Riwayat Daawud Ath-Thaaiy dari Al-A’masy yang
dibawakan Ibnu Hibbaan terdapat qariinah yang menguatkan perkataan Al-Mizziy,
yaitu seharusnya lafadnya adalah ‘sebelum engkau duduk’.
أَخْبَرَنَا
أَحْمَدُ بْنُ عُمَيْرِ بْنِ جَوْصَا، بِدِمَشْقَ، حَدَّثَنَا أَحْمَدُ بْنُ
يَحْيَى الصُّوفِيُّ، حَدَّثَنَا إِسْحَاقُ بْنُ مَنْصُورٍ، حَدَّثَنَا دَاوُدُ
الطَّائِيُّ، عَنِ الأَعْمَشِ، عَنْ أَبِي سُفْيَانَ، عَنْ جَابِرٍ قَالَ: دَخَلَ
رَجُلٌ الْمَسْجِدَ، وَالنَّبِيُّ صَلَّى اللهُ عَلَيْهِ وَسَلَّمَ يَخْطُبُ
يَوْمَ الْجُمُعَةِ، فَقَالَ لَهُ " صَلِّ رَكْعَتَيْنِ خَفِيفَتَيْنِ قَبْلَ
أَنْ تَجْلِسَ "
Telah mengkhabarkan kepada kami Ahmad bin
‘Umair bin Jaushaa(44) di Damaskus: Telah menceritakan kepada kami Ahmad bin
Yahyaa Ash-Shuufiy(45): Telah menceritakan kepada kami Ishaaq bin Manshuur(46):
Telah menceritakan kepada kami Daawud Ath-Thaaiy, dari Al-A’masy, dari Abu
Sufyaan, dari Jaabir, ia berkata: “Seorang laki-laki (yaitu Sulaik
A;-Ghthafaaniy) datang ke masjid sementara Nabi shallallaahu ‘alaihi wa sallam
sedang berkhuthbah pada hari Jum’at. Maka beliau bersabda kepadanya: “Shalatlah
dua raka’at yang ringan sebelum engkau duduk” (Diriwayatkan oleh Ibnu Hibbaan
6/247 no. 2501).
Sanadnya shahih sampai Al-A’masy.
3. Disunnahkan mengerjakan shalat sunnah
mutlak sekehendaknya/semampunya hingga imam keluar untuk berkhuthbah.
Inilah yang diamalkan
para shahabat sebelum pelaksanaan shalat Jum’at.
عَنْ ثَعْلَبَةَ
بْنِ أَبِي مَالِكٍ الْقُرَظِيِّ، أَنَّهُمْ كَانُوا فِي زَمَانِ عُمَرَ بْنِ
الْخَطَّابِ يُصَلُّونَ يَوْمَ الْجُمُعَةِ حَتَّى يَخْرُجَ عُمَرُ، فَإِذَا
خَرَجَ عُمَرُ وَجَلَسَ عَلَى الْمِنْبَرِ وَأَذَّنَ الْمُؤَذِّنُونَ. قَالَ
ثَعْلَبَةُ: جَلَسْنَا نَتَحَدَّثُ فَإِذَا سَكَتَ الْمُؤَذِّنُونَ، وَقَامَ
عُمَرُ يَخْطُبُ أَنْصَتْنَا فَلَمْ يَتَكَلَّمْ مِنَّا أَحَدٌ
Dari Tsa’labah bin Abi Maalik Al-Quradhiy:
Bahwasannya mereka di jaman ‘Umar bin Al-Khaththaab mengerjakan shalat sunnah
hingga ‘Umar keluar.
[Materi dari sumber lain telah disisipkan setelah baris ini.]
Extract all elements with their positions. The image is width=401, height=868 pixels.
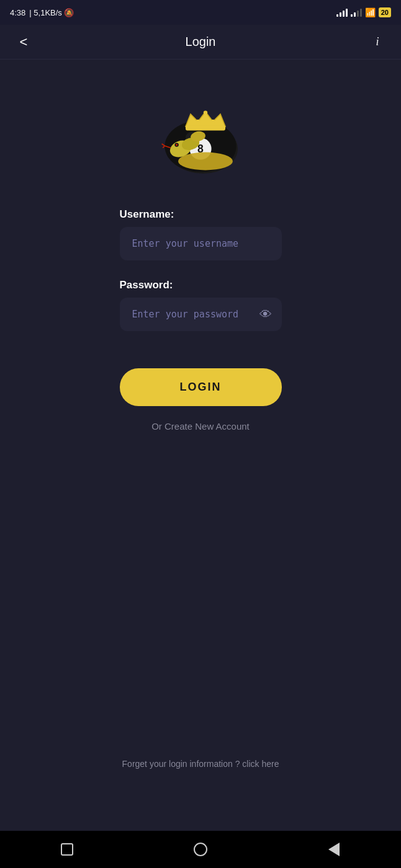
content-area: 8: [0, 60, 401, 831]
nav-recents-button[interactable]: [56, 838, 78, 861]
svg-point-5: [178, 153, 233, 170]
signal-bars-2: [351, 8, 362, 17]
page-title: Login: [186, 35, 216, 49]
svg-rect-15: [186, 125, 225, 130]
username-label: Username:: [120, 208, 282, 221]
password-field-group: Password: 👁: [120, 279, 282, 331]
username-field-group: Username:: [120, 208, 282, 260]
form-area: Username: Password: 👁: [89, 208, 313, 350]
signal-bars-1: [336, 8, 348, 17]
svg-point-12: [196, 120, 200, 123]
password-input[interactable]: [120, 298, 282, 331]
network-speed: | 5,1KB/s 🔕: [29, 8, 74, 17]
password-input-wrapper: 👁: [120, 298, 282, 331]
svg-line-18: [163, 146, 164, 148]
logo-area: 8: [151, 84, 250, 184]
password-label: Password:: [120, 279, 282, 291]
bottom-nav: [0, 831, 401, 868]
username-input[interactable]: [120, 227, 282, 260]
nav-back-button[interactable]: [323, 838, 345, 861]
top-nav: < Login i: [0, 25, 401, 60]
status-bar: 4:38 | 5,1KB/s 🔕 📶 20: [0, 0, 401, 25]
login-button[interactable]: LOGIN: [120, 368, 282, 406]
svg-line-17: [162, 144, 165, 146]
nav-home-button[interactable]: [189, 838, 212, 861]
username-input-wrapper: [120, 227, 282, 260]
main-content: 8: [89, 60, 313, 831]
status-left: 4:38 | 5,1KB/s 🔕: [10, 8, 74, 17]
wifi-icon: 📶: [365, 7, 376, 17]
create-account-link[interactable]: Or Create New Account: [151, 421, 250, 432]
svg-point-13: [204, 110, 207, 114]
svg-point-8: [176, 144, 178, 146]
forgot-password-link[interactable]: Forget your login information ? click he…: [0, 759, 401, 769]
status-right: 📶 20: [336, 7, 391, 17]
circle-icon: [194, 843, 207, 856]
svg-point-14: [211, 120, 215, 123]
info-button[interactable]: i: [366, 31, 389, 53]
battery-icon: 20: [379, 7, 391, 17]
back-button[interactable]: <: [12, 31, 35, 53]
time-display: 4:38: [10, 8, 25, 17]
app-logo: 8: [151, 84, 250, 184]
triangle-icon: [328, 843, 340, 856]
password-toggle-icon[interactable]: 👁: [259, 308, 272, 322]
square-icon: [61, 843, 73, 856]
Ketika ‘Umar keluar dan duduk di atas mimbar, muadzdzin mengumandangkan
adzan. Tsa’labah berkata: “Kami duduk dan berbincang-bincang. Apabila muadzdzin
telah diam (selesai) dan ‘Umar berdiri untuk berkhuthbah, kami pun diam dan
tidak ada seorang pun di antara kami yang berbicara” (Diriwayatkan oleh Maalik
1/446 no. 247; shahih).
‘Mereka’ yang dimaksudkan
di sini adalah para shahabat dan taabi’iin yang hidup di masa pemerintahan
‘Umar bin Al-Khaththaab radliyallaahu ‘anhu. Maksud shalat di sini adalah
shalat sunnah mutlak yang dilakukan sebelum imam keluar dan dikumandangkannya
adzan, sedangkan adzan di jaman ‘Umar hanya dilakukan sekali.
عَنْ نَافِعٍ،
قَالَ: كَانَ ابْنُ عُمَرَ يُطِيلُ الصَّلَاةَ قَبْلَ الْجُمُعَةِ، وَيُصَلِّي
بَعْدَهَا رَكْعَتَيْنِ فِي بَيْتِهِ وَيُحَدِّثُ أَنَّ رَسُولَ اللَّهِ صَلَّى
اللهُ عَلَيْهِ وَسَلَّمَ كَانَ يَفْعَلُ ذَلِكَ
Dari Naafi’, ia berkata: Ibnu ‘Umar biasa
memanjangkan shalatnya sebelum shalat Jum'at, dan shalat sunnah setelahnya dua
raka'at di rumahnya; dan ia mengatakan bahwa Rasulullah shallallahu 'alaihi wa
sallam juga melakukan yang demikian itu (Diriwayatkan oleh Abu Daawud no. 1128,
Ibnu Khuzaimah 3/168 no. 1836, Ibnu Hibbaan 6/227 no. 2476, dan yang lainnya;
shahih).
Memanjangkan shalat di sini dilakukan sebelum
imam keluar untuk berkhuthbah.
حَدَّثَنَا
مُعَاذُ بْنُ مُعَاذٍ، عَنِ ابْنِ عَوْنٍ، عَنْ نَافِعٍ، قَالَ: كَانَ ابْنُ
عُمَرَ يُهَجِّرُ يَوْمَ الْجُمُعَةِ فَيُطِيلُ الصَّلَاةَ قَبْلَ أَنْ يَخْرُجَ
الْإِمَامُ
Telah menceritakan kepada kami Mu’aadz bin
Mu’aadz, dari Ibnu ‘Aun, dari Naafi’, ia berkata: Dulu Ibnu ‘Umar
bergegas-gegas (berangkat ke masjid) pada hari Jum’at, lalu memanjangkan
shalatnya sebelum imam keluar (untuk berkhuthbah)” (Diriwayatkan oleh Ibnu Abi
Syaibah 2/129 (4/114) no. 5403; sanadnya shahih).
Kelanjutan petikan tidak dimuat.